Data supplied:

===

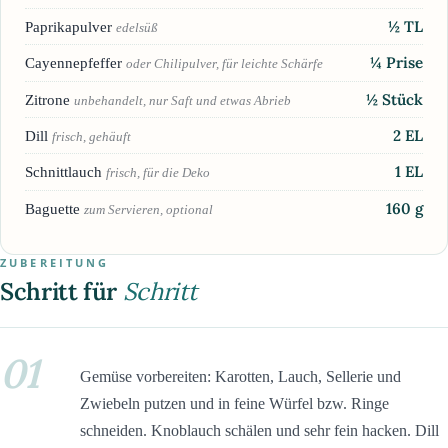
½
TL
Paprikapulver
edelsüß
¼
Prise
Cayennepfeffer
oder Chilipulver, für leichte Schärfe
½
Stück
Zitrone
unbehandelt, nur Saft und etwas Abrieb
2
EL
Dill
frisch, gehäuft
1
EL
Schnittlauch
frisch, für die Deko
160
g
Baguette
zum Servieren, optional
ZUBEREITUNG
Schritt für
Schritt
01
Gemüse vorbereiten: Karotten, Lauch, Sellerie und
Zwiebeln putzen und in feine Würfel bzw. Ringe
schneiden. Knoblauch schälen und sehr fein hacken. Dill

===

Description of the task: Word for word, repeat the lines from the one holding "Zwiebeln putzen und" through the last line of the entries, both included.

Response to this exercise:
Zwiebeln putzen und in feine Würfel bzw. Ringe
schneiden. Knoblauch schälen und sehr fein hacken. Dill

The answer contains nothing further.